▶ [DESCRIPTION OF THE TASK]
For the data below, transcribe the part that opens with the line containing "Erbjudanden" and closes with the line containing "ഓഫീസർ എം എ അബ്ദുൽ ബഷീർ നിര്യാതനായി", exactly and with no pictures.

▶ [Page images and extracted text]
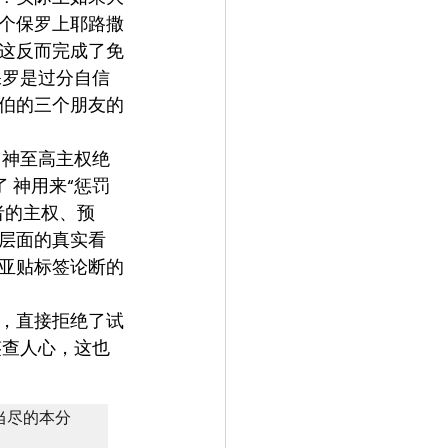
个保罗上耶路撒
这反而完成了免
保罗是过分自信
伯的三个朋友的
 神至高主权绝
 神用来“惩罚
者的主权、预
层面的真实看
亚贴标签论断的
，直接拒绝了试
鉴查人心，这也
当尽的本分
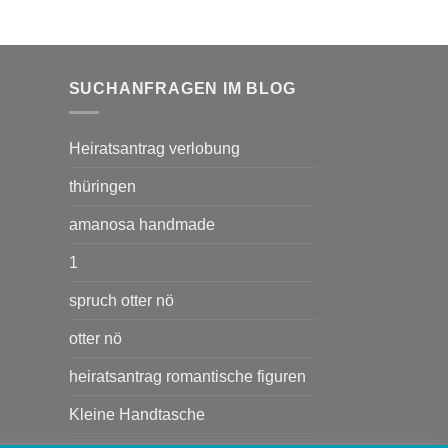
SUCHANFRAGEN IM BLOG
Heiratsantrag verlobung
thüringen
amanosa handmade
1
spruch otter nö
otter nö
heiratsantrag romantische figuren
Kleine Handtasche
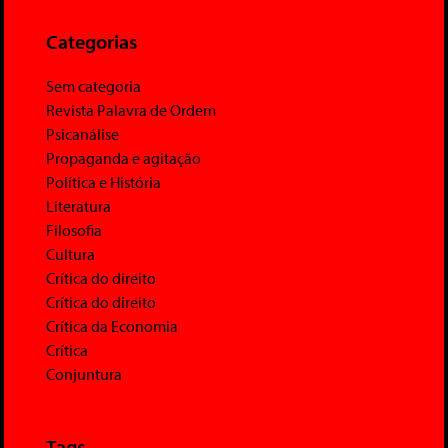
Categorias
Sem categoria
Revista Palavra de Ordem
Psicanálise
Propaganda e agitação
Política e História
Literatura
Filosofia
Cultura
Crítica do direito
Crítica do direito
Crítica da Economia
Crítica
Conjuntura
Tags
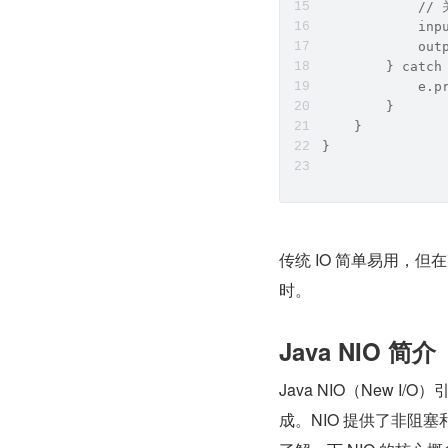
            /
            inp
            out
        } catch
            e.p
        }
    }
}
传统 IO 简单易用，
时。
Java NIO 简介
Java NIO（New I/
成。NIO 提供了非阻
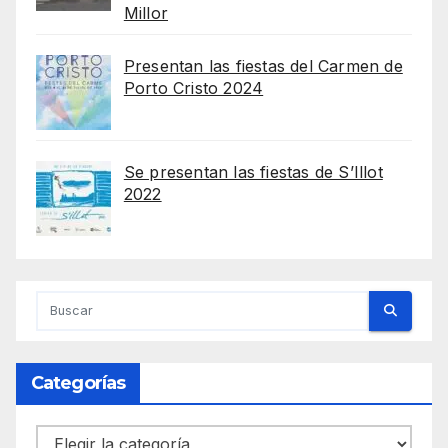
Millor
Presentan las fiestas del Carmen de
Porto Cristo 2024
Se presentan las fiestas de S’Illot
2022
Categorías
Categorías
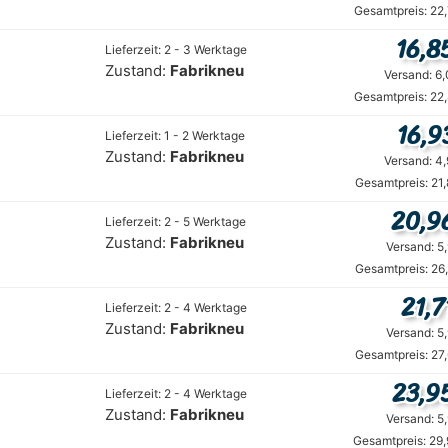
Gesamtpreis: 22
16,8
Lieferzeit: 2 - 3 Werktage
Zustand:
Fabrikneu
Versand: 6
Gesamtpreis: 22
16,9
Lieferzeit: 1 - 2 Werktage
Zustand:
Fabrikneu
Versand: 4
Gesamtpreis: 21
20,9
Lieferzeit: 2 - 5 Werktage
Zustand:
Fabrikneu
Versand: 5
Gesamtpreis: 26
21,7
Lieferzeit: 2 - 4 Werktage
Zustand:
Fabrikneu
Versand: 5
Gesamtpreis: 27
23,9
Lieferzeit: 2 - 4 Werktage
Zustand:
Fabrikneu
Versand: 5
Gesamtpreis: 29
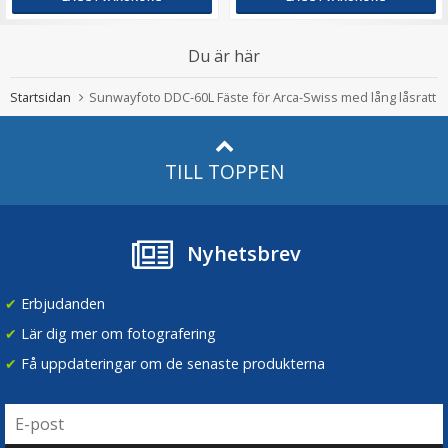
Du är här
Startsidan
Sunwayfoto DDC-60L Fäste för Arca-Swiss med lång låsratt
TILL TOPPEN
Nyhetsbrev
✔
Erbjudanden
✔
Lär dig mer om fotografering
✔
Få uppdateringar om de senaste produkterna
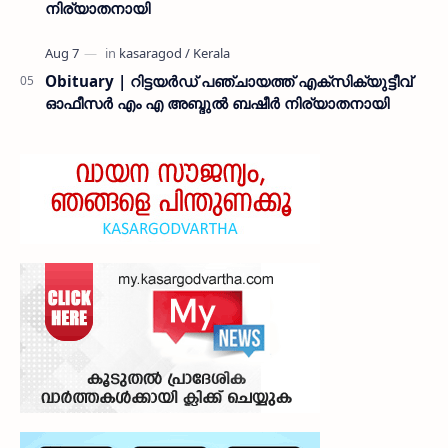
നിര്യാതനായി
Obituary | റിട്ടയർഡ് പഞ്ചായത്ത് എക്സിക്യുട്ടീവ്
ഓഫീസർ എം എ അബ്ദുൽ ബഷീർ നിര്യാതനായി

==

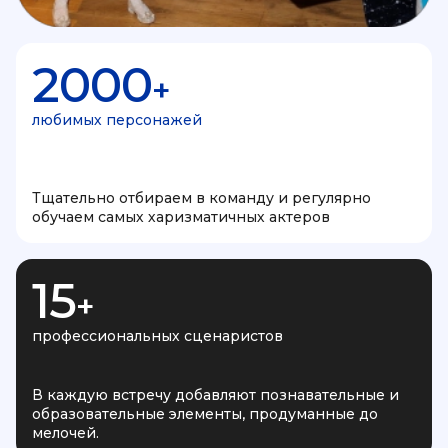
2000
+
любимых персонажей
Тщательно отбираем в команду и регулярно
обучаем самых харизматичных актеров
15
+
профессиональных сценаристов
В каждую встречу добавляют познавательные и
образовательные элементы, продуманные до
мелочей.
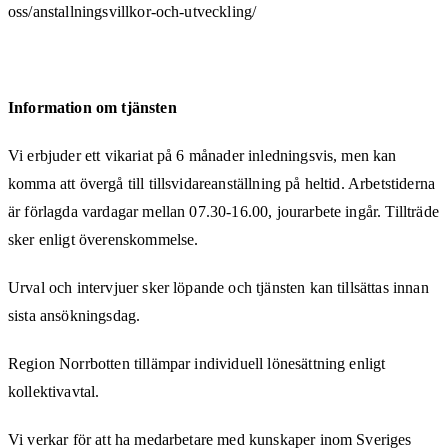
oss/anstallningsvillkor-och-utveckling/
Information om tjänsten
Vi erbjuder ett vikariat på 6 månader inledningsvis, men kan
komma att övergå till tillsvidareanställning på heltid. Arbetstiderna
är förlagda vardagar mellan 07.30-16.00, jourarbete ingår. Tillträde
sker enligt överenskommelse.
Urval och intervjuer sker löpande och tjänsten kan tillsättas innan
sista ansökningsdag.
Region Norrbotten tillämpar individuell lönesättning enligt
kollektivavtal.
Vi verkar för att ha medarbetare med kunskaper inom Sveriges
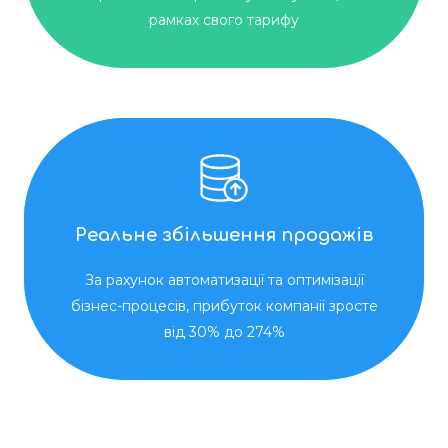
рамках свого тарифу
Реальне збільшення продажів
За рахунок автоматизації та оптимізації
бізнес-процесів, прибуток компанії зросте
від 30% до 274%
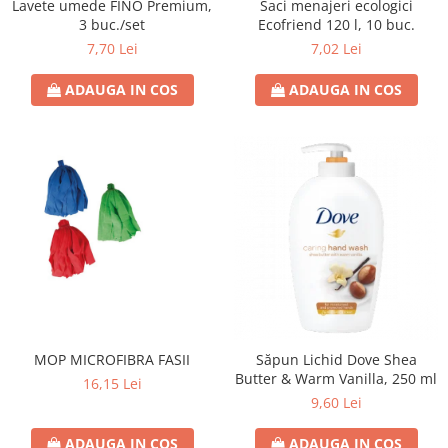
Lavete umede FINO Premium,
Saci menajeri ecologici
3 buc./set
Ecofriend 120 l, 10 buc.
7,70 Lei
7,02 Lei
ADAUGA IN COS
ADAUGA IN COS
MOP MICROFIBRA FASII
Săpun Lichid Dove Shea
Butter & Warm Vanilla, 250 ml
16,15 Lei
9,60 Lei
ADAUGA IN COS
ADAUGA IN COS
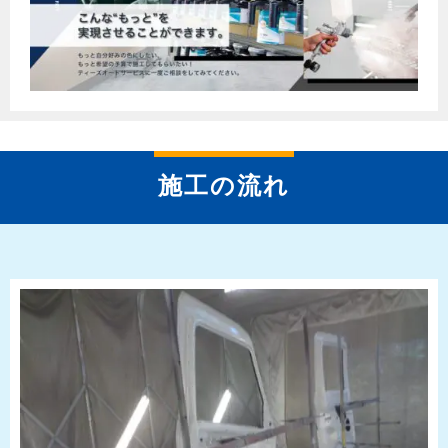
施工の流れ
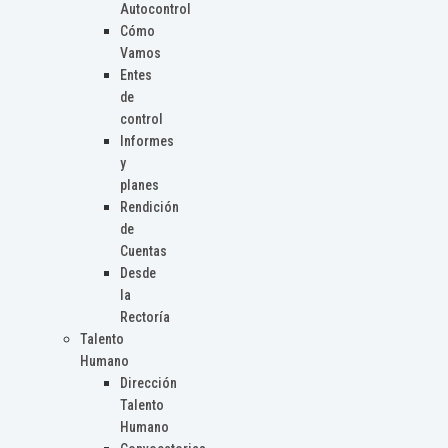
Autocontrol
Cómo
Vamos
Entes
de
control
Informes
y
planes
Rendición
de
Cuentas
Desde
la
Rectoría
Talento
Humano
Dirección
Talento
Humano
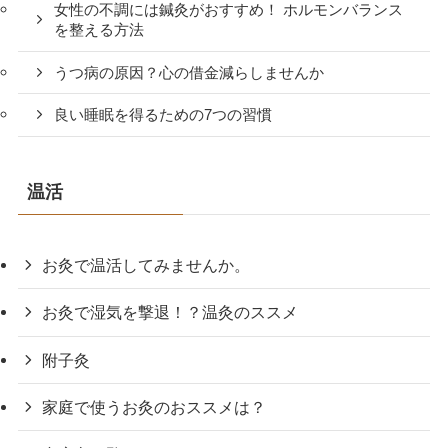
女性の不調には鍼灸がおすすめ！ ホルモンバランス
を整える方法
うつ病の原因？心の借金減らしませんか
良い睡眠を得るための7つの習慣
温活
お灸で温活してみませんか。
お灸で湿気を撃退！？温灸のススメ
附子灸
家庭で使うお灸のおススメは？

--

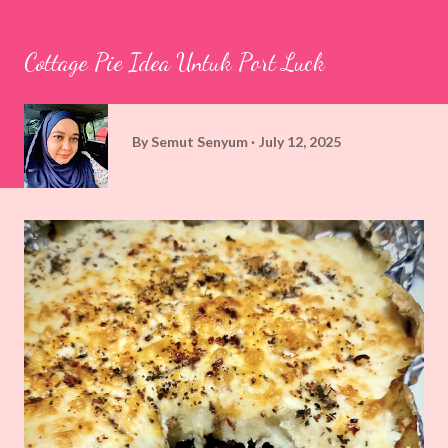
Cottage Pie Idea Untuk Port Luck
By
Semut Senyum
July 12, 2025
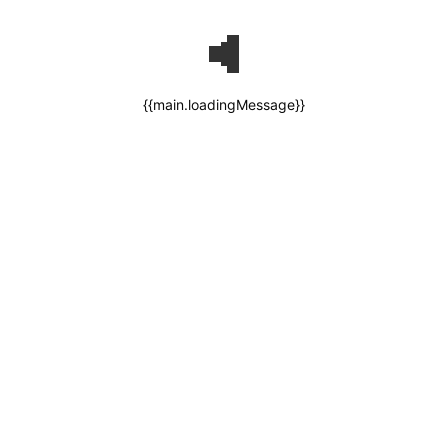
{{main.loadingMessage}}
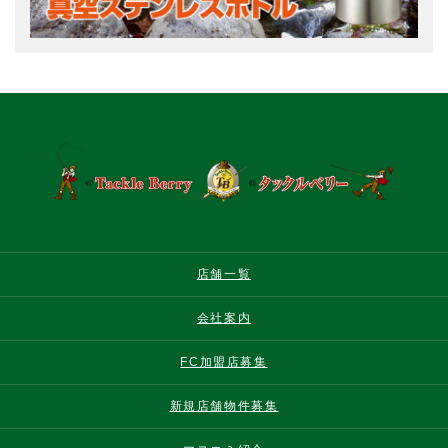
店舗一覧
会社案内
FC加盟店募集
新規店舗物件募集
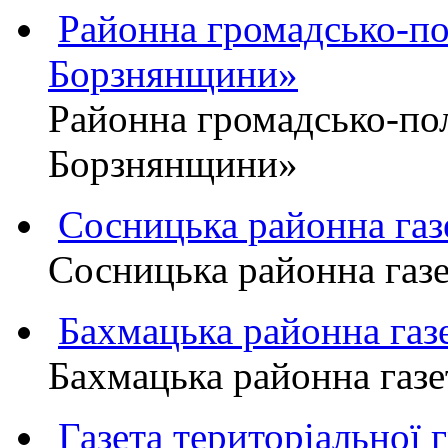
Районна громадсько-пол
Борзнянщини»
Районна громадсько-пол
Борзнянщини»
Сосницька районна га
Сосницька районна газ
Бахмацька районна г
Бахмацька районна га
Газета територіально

▶ [TASK RESULT]
Erbjudanden
✔
Lär dig mer om fotografering
✔
Få uppdateringar om de senaste produkterna
നിര്യാതനായി
Obituary | റിട്ടയർഡ് പഞ്ചായത്ത് എക്സിക്യുട്ടീവ്
ഓഫീസർ എം എ അബ്ദുൽ ബഷീർ നിര്യാതനായി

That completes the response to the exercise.